Extracted page text data:
※ ※ ※

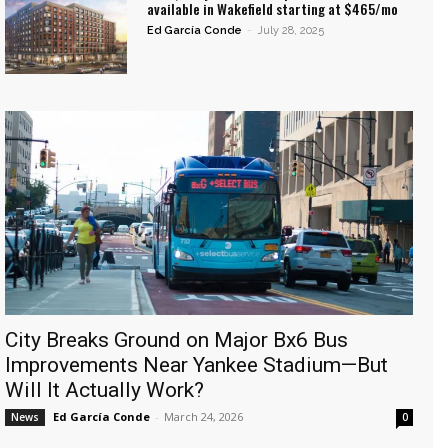
available in Wakefield starting at $465/mo
Ed García Conde
-
July 28, 2025
City Breaks Ground on Major Bx6 Bus
Improvements Near Yankee Stadium—But
Will It Actually Work?
Ed García Conde
-
March 24, 2026
News
0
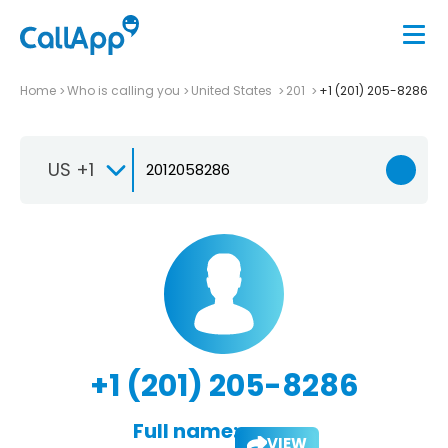
Home
Who is calling you
United States
201
+1 (201) 205-8286
US +1
+1 (201) 205-8286
Full name:
VIEW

※ ※ ※

- PROBLEM: Using the records above, output their complete text exactly, minus any images.

- FINISHED EXERCISE:
available in Wakefield starting at $465/mo
Ed García Conde
-
July 28, 2025
City Breaks Ground on Major Bx6 Bus
Improvements Near Yankee Stadium—But
Will It Actually Work?
Ed García Conde
-
March 24, 2026
News
0
Home
Who is calling you
United States
201
+1 (201) 205-8286
US +1
+1 (201) 205-8286
Full name:
VIEW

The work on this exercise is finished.